Ein Strafverfahren gegen den HNO-Arzt, in dessen Praxis eine kontinuierliche Überwachung des Kindes mangels räumlich-apparativer wie personeller Infrastruktur nicht möglich war, wurde schließlich nach § 153a StPO eingestellt und das OLG verwarf den Antrag der Kindesmutter im Klageerzwingungsverfahren sowie eine Anhörungsrüge.

Für die Zusammenarbeit zwischen Anästhesist und Operateur gelten, soweit vor Ort nichts Abweichendes vereinbart ist, die zwischen den beteiligten Berufsverbänden und Fachgesellschaften getroffenen Vereinbarungen über die Aufgaben und Verantwortungsteilung.

Danach hat der Anästhesist eigenständig zu prüfen, ob Art und Schwere des beabsichtigten Eingriffs unter Berücksichtigung des gesundheitlichen Zustandes des Patienten und der vorhandenen räumlich-​apparativen wie personellen Infrastruktur unter Prüfung des häuslichen Umfeldes des Patienten eine ambulante Durchführung des Eingriffes erlauben.

Fraglich ist hier, ob auch der Operateur eine entsprechende Mitverantwortung trifft.

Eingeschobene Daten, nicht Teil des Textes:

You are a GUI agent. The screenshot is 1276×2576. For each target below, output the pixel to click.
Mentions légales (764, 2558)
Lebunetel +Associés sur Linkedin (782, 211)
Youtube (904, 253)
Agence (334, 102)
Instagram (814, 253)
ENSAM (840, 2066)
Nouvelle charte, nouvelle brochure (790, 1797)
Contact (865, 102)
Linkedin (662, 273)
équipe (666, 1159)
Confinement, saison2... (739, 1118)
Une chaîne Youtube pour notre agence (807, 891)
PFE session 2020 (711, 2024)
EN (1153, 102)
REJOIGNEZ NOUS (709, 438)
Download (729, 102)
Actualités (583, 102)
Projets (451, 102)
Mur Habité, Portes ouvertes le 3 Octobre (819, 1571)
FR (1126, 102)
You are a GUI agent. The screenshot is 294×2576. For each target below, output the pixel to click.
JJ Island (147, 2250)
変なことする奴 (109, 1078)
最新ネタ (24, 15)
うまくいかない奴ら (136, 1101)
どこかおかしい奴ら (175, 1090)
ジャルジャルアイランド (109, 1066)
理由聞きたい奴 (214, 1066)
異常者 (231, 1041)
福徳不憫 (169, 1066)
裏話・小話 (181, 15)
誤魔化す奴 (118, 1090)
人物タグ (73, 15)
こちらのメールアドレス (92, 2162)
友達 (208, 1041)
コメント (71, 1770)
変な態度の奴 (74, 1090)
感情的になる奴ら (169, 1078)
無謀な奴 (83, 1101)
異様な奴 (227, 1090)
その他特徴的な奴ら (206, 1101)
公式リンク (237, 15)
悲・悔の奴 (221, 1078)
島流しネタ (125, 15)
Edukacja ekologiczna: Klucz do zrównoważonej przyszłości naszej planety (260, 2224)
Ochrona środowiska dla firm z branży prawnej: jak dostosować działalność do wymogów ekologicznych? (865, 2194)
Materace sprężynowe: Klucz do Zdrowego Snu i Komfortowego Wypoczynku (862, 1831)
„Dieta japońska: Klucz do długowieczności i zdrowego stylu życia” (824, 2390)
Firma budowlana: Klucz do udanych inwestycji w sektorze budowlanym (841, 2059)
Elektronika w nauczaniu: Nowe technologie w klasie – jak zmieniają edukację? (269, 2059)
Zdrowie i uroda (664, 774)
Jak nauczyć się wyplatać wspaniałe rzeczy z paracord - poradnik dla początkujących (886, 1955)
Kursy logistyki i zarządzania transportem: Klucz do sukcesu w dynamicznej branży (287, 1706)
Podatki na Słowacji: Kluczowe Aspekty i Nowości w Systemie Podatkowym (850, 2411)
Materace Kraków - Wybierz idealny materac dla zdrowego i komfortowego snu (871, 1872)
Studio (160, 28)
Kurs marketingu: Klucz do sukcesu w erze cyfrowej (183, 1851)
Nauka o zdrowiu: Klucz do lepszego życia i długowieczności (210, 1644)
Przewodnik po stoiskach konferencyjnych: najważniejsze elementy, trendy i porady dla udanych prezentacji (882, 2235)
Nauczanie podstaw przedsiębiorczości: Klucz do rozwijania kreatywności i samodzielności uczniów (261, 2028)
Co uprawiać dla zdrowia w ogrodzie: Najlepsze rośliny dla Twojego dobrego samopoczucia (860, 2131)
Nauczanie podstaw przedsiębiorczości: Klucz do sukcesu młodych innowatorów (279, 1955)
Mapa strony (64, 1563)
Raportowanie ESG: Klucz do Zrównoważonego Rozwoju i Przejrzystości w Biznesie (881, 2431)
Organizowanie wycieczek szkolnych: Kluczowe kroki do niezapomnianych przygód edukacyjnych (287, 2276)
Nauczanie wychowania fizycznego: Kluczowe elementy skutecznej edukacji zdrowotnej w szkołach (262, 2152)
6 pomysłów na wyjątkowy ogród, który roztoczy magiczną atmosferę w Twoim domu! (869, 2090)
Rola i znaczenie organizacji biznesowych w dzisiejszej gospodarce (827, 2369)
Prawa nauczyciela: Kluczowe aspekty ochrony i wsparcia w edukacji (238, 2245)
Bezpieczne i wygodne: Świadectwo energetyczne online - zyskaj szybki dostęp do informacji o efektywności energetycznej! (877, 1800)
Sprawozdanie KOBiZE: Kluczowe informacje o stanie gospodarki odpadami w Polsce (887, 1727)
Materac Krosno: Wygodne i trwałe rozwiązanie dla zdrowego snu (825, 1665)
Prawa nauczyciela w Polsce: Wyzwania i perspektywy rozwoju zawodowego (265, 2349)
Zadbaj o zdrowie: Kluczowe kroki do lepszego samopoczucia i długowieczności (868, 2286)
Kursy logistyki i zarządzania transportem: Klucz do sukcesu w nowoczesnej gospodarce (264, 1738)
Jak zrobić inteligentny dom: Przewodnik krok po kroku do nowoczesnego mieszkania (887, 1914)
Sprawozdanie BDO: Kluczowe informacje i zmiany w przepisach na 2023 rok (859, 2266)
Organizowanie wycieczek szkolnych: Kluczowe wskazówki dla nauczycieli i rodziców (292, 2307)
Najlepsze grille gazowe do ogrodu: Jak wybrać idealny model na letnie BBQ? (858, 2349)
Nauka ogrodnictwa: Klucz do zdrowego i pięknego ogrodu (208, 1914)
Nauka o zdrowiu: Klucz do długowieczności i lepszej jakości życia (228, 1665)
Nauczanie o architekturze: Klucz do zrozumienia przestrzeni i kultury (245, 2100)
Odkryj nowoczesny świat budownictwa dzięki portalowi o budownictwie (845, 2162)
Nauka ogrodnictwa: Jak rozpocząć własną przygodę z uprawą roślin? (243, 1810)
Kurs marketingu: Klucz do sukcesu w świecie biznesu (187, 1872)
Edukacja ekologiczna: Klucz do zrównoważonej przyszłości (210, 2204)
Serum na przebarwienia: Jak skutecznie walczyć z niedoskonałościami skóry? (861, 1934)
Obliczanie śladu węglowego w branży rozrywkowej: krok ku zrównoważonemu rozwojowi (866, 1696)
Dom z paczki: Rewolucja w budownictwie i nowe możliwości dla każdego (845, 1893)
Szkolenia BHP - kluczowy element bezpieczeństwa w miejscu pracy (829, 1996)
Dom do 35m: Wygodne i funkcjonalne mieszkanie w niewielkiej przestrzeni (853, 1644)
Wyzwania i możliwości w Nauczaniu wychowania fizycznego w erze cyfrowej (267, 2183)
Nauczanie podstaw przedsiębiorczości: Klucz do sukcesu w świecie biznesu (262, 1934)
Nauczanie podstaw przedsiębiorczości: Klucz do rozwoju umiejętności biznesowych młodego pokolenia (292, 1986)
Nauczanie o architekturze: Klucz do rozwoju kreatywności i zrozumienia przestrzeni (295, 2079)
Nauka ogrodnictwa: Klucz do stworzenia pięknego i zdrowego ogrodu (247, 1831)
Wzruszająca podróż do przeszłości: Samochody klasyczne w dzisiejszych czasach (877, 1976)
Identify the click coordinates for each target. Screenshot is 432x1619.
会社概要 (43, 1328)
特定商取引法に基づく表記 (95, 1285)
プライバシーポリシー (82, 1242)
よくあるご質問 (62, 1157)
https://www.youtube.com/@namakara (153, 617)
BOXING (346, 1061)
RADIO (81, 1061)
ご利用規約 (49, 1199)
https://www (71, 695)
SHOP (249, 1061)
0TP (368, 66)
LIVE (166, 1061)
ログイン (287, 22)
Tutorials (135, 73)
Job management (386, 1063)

Die Gesamtverantwortung eines jeden Einzelnen wird begrenzt durch die auf dem Vertrauensgrundsatz basierende Erwartung, dass die anderen den ihnen obliegenden Aufgabenteil mit den dazu erforderlichen Kenntnissen und der gebotenen Sorgfalt erfüllen. Eine gegenseitige Überwachungspflicht besteht in der Regel insoweit nicht. Diese wäre nur dann zu bejahen, wenn es einen triftigen Anlass hierfür gibt.

Das Bundesverfassungsgericht, Beschluss vom 23.03.2020, Az.:  2 BvR 1615/16 entschied:

Soweit das Oberlandesgericht zu der Annahme gelangt ist, dass allein die Anästhesistin für die postoperative Überwachung verantwortlich und damit nur sie verpflichtet war, im Vorfeld der Operation über die sich hieraus ergebenden Risiken aufzuklären, ist die Beweiswürdigung nicht mehr nachvollziehbar und es liegt ein Verstoß gegen Art 3 Abs 1 GG.  Die Beweiswürdigung lasse wesentliche Aspekte der zur Verfügung stehenden Beweismittel unberücksichtigt und hierfür sei ein vernünftiger Grund nicht erkennbar.

Unter anderen führt das Bundesverfassungsgericht in seinen Entscheidungsgründen aus:

„Der vom Gericht zitierten Passage liegt damit erkennbar der Vertrauensgrundsatz zugrunde, wonach sich Operateur und Anästhesist wechselseitig darauf verlassen können und müssen, dass der Partner mit dem ihm zugeordneten Pflegepersonal seine Tätigkeit mit der erforderlichen Qualifikation und gebotenen Sorgfalt ausübt. Es ist nicht verständlich, warum das Oberlandesgericht hier eine Auseinandersetzung mit der Frage unterlässt, ob der Beschuldigte Dr. B. sich überhaupt auf den Vertrauensgrundsatz berufen konnte, obwohl ihm - nach den eigenen Feststellungen des Gerichts - sehr wahrscheinlich deutlich vor Augen stand, dass im Aufwachraum eine kontinuierliche Patientenüberwachung weder personell noch technisch gewährleistet war.“

Der Beschluss des Hanseatischen Oberlandesgerichts vom 30. Mai 2016 ist aufzuheben und die Sache an das Oberlandesgericht zur erneuten Entscheidung zurückzuverweisen (§ 93c Abs. 2 i.V.m. § 95 Abs. 2 BVerfGG). Der Beschluss des Hanseatischen Oberlandesgerichts vom 6. Juli 2016 wird damit gegenstandslos.